▸ **Task**
Your output should consist of the data, copied exactly.

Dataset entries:
=== Section Start ===

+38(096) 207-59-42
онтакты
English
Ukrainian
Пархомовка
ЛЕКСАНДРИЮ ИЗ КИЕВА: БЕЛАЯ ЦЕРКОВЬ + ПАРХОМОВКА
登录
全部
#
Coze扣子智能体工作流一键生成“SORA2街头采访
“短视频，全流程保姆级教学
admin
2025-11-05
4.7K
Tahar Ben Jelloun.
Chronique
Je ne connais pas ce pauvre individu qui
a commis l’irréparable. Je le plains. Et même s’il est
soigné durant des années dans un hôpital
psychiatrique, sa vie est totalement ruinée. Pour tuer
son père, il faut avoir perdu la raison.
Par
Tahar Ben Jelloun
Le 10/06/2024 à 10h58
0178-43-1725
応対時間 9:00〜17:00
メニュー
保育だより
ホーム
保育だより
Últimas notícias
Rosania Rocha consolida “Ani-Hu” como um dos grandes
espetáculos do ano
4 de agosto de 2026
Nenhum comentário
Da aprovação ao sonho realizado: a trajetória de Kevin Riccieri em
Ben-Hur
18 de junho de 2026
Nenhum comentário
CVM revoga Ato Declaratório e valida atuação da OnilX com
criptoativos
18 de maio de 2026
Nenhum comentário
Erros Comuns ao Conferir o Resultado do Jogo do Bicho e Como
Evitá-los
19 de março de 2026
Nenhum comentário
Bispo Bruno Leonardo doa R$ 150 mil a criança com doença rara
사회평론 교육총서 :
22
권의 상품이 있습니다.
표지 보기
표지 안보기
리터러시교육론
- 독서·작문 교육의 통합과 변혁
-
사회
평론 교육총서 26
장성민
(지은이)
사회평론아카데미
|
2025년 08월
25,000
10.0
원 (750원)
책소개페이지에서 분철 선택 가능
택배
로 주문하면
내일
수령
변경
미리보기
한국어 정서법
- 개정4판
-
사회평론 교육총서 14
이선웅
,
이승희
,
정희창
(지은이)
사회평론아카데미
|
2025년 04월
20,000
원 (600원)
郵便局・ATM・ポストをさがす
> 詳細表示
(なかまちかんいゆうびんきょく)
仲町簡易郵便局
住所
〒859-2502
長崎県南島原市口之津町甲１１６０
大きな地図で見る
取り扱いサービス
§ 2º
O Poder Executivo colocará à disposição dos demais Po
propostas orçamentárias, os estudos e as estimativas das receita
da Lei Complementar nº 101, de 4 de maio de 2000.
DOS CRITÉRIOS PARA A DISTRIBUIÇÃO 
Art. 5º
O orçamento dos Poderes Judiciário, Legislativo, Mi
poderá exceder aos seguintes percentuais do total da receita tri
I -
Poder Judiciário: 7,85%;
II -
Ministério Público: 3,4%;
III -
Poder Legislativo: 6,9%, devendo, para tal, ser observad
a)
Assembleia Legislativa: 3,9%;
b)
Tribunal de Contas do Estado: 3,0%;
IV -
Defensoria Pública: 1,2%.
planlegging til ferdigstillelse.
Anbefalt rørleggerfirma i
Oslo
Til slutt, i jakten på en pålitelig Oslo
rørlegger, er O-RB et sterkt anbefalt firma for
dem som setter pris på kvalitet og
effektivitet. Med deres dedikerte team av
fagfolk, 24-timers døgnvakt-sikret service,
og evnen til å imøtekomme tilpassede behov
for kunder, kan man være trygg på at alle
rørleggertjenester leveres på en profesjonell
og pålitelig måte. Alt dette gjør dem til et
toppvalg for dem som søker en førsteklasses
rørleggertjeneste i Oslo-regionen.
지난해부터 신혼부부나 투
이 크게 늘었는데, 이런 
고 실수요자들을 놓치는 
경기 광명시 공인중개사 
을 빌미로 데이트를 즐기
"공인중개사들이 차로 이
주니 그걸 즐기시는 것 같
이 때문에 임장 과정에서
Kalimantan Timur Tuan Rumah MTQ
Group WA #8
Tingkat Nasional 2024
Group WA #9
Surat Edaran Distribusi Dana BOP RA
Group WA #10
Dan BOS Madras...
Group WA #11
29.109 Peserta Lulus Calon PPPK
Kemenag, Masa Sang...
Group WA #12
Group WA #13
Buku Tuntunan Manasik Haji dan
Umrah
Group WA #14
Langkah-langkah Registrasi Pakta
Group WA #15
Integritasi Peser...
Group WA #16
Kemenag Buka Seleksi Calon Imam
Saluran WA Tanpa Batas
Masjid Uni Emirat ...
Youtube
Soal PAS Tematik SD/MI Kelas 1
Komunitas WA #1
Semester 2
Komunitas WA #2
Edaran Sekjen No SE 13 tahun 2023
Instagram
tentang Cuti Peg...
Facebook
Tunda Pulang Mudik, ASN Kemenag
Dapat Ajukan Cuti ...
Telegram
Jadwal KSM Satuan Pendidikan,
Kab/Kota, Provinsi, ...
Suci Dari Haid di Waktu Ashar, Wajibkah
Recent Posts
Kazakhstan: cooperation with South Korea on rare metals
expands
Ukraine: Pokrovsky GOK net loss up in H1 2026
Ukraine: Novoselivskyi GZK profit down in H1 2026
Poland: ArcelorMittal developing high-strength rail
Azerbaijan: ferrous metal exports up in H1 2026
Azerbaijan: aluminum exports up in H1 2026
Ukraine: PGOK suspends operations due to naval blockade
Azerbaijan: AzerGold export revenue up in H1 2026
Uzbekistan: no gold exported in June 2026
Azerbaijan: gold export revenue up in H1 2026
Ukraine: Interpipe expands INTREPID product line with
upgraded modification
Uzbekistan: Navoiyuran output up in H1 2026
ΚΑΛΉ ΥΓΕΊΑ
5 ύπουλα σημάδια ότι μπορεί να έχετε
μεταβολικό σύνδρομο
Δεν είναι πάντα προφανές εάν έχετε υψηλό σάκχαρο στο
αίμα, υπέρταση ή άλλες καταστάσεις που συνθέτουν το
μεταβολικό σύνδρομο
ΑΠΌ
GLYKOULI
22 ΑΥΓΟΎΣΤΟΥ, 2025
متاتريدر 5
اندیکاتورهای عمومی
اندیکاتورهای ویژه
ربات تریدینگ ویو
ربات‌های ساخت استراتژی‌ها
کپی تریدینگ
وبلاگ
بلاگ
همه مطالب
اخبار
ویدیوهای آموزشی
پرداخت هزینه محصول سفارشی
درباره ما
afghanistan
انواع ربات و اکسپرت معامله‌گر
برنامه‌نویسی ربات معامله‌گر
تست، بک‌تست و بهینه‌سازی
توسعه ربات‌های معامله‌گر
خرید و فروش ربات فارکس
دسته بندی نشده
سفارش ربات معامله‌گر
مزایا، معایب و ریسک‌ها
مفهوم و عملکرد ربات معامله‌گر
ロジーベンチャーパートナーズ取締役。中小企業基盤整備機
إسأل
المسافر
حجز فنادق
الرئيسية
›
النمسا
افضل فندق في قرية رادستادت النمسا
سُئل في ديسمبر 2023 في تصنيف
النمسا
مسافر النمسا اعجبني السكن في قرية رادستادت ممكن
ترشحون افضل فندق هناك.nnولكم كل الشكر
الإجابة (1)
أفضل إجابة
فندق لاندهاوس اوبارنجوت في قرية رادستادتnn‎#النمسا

=== Section End ===

▸ **Result for this task**
+38(096) 207-59-42
онтакты
English
Ukrainian
Пархомовка
ЛЕКСАНДРИЮ ИЗ КИЕВА: БЕЛАЯ ЦЕРКОВЬ + ПАРХОМОВКА
登录
全部
#
Coze扣子智能体工作流一键生成“SORA2街头采访
“短视频，全流程保姆级教学
admin
2025-11-05
4.7K
Tahar Ben Jelloun.
Chronique
Je ne connais pas ce pauvre individu qui
a commis l’irréparable. Je le plains. Et même s’il est
soigné durant des années dans un hôpital
psychiatrique, sa vie est totalement ruinée. Pour tuer
son père, il faut avoir perdu la raison.
Par
Tahar Ben Jelloun
Le 10/06/2024 à 10h58
0178-43-1725
応対時間 9:00〜17:00
メニュー
保育だより
ホーム
保育だより
Últimas notícias
Rosania Rocha consolida “Ani-Hu” como um dos grandes
espetáculos do ano
4 de agosto de 2026
Nenhum comentário
Da aprovação ao sonho realizado: a trajetória de Kevin Riccieri em
Ben-Hur
18 de junho de 2026
Nenhum comentário
CVM revoga Ato Declaratório e valida atuação da OnilX com
criptoativos
18 de maio de 2026
Nenhum comentário
Erros Comuns ao Conferir o Resultado do Jogo do Bicho e Como
Evitá-los
19 de março de 2026
Nenhum comentário
Bispo Bruno Leonardo doa R$ 150 mil a criança com doença rara
사회평론 교육총서 :
22
권의 상품이 있습니다.
표지 보기
표지 안보기
리터러시교육론
- 독서·작문 교육의 통합과 변혁
-
사회
평론 교육총서 26
장성민
(지은이)
사회평론아카데미
|
2025년 08월
25,000
10.0
원 (750원)
책소개페이지에서 분철 선택 가능
택배
로 주문하면
내일
수령
변경
미리보기
한국어 정서법
- 개정4판
-
사회평론 교육총서 14
이선웅
,
이승희
,
정희창
(지은이)
사회평론아카데미
|
2025년 04월
20,000
원 (600원)
郵便局・ATM・ポストをさがす
> 詳細表示
(なかまちかんいゆうびんきょく)
仲町簡易郵便局
住所
〒859-2502
長崎県南島原市口之津町甲１１６０
大きな地図で見る
取り扱いサービス
§ 2º
O Poder Executivo colocará à disposição dos demais Po
propostas orçamentárias, os estudos e as estimativas das receita
da Lei Complementar nº 101, de 4 de maio de 2000.
DOS CRITÉRIOS PARA A DISTRIBUIÇÃO 
Art. 5º
O orçamento dos Poderes Judiciário, Legislativo, Mi
poderá exceder aos seguintes percentuais do total da receita tri
I -
Poder Judiciário: 7,85%;
II -
Ministério Público: 3,4%;
III -
Poder Legislativo: 6,9%, devendo, para tal, ser observad
a)
Assembleia Legislativa: 3,9%;
b)
Tribunal de Contas do Estado: 3,0%;
IV -
Defensoria Pública: 1,2%.
planlegging til ferdigstillelse.
Anbefalt rørleggerfirma i
Oslo
Til slutt, i jakten på en pålitelig Oslo
rørlegger, er O-RB et sterkt anbefalt firma for
dem som setter pris på kvalitet og
effektivitet. Med deres dedikerte team av
fagfolk, 24-timers døgnvakt-sikret service,
og evnen til å imøtekomme tilpassede behov
for kunder, kan man være trygg på at alle
rørleggertjenester leveres på en profesjonell
og pålitelig måte. Alt dette gjør dem til et
toppvalg for dem som søker en førsteklasses
rørleggertjeneste i Oslo-regionen.
지난해부터 신혼부부나 투
이 크게 늘었는데, 이런 
고 실수요자들을 놓치는 
경기 광명시 공인중개사 
을 빌미로 데이트를 즐기
"공인중개사들이 차로 이
주니 그걸 즐기시는 것 같
이 때문에 임장 과정에서
Kalimantan Timur Tuan Rumah MTQ
Group WA #8
Tingkat Nasional 2024
Group WA #9
Surat Edaran Distribusi Dana BOP RA
Group WA #10
Dan BOS Madras...
Group WA #11
29.109 Peserta Lulus Calon PPPK
Kemenag, Masa Sang...
Group WA #12
Group WA #13
Buku Tuntunan Manasik Haji dan
Umrah
Group WA #14
Langkah-langkah Registrasi Pakta
Group WA #15
Integritasi Peser...
Group WA #16
Kemenag Buka Seleksi Calon Imam
Saluran WA Tanpa Batas
Masjid Uni Emirat ...
Youtube
Soal PAS Tematik SD/MI Kelas 1
Komunitas WA #1
Semester 2
Komunitas WA #2
Edaran Sekjen No SE 13 tahun 2023
Instagram
tentang Cuti Peg...
Facebook
Tunda Pulang Mudik, ASN Kemenag
Dapat Ajukan Cuti ...
Telegram
Jadwal KSM Satuan Pendidikan,
Kab/Kota, Provinsi, ...
Suci Dari Haid di Waktu Ashar, Wajibkah
Recent Posts
Kazakhstan: cooperation with South Korea on rare metals
expands
Ukraine: Pokrovsky GOK net loss up in H1 2026
Ukraine: Novoselivskyi GZK profit down in H1 2026
Poland: ArcelorMittal developing high-strength rail
Azerbaijan: ferrous metal exports up in H1 2026
Azerbaijan: aluminum exports up in H1 2026
Ukraine: PGOK suspends operations due to naval blockade
Azerbaijan: AzerGold export revenue up in H1 2026
Uzbekistan: no gold exported in June 2026
Azerbaijan: gold export revenue up in H1 2026
Ukraine: Interpipe expands INTREPID product line with
upgraded modification
Uzbekistan: Navoiyuran output up in H1 2026
ΚΑΛΉ ΥΓΕΊΑ
5 ύπουλα σημάδια ότι μπορεί να έχετε
μεταβολικό σύνδρομο
Δεν είναι πάντα προφανές εάν έχετε υψηλό σάκχαρο στο
αίμα, υπέρταση ή άλλες καταστάσεις που συνθέτουν το
μεταβολικό σύνδρομο
ΑΠΌ
GLYKOULI
22 ΑΥΓΟΎΣΤΟΥ, 2025
متاتريدر 5
اندیکاتورهای عمومی
اندیکاتورهای ویژه
ربات تریدینگ ویو
ربات‌های ساخت استراتژی‌ها
کپی تریدینگ
وبلاگ
بلاگ
همه مطالب
اخبار
ویدیوهای آموزشی
پرداخت هزینه محصول سفارشی
درباره ما
afghanistan
انواع ربات و اکسپرت معامله‌گر
برنامه‌نویسی ربات معامله‌گر
تست، بک‌تست و بهینه‌سازی
توسعه ربات‌های معامله‌گر
خرید و فروش ربات فارکس
دسته بندی نشده
سفارش ربات معامله‌گر
مزایا، معایب و ریسک‌ها
مفهوم و عملکرد ربات معامله‌گر
ロジーベンチャーパートナーズ取締役。中小企業基盤整備機
إسأل
المسافر
حجز فنادق
الرئيسية
›
النمسا
افضل فندق في قرية رادستادت النمسا
سُئل في ديسمبر 2023 في تصنيف
النمسا
مسافر النمسا اعجبني السكن في قرية رادستادت ممكن
ترشحون افضل فندق هناك.nnولكم كل الشكر
الإجابة (1)
أفضل إجابة
فندق لاندهاوس اوبارنجوت في قرية رادستادتnn‎#النمسا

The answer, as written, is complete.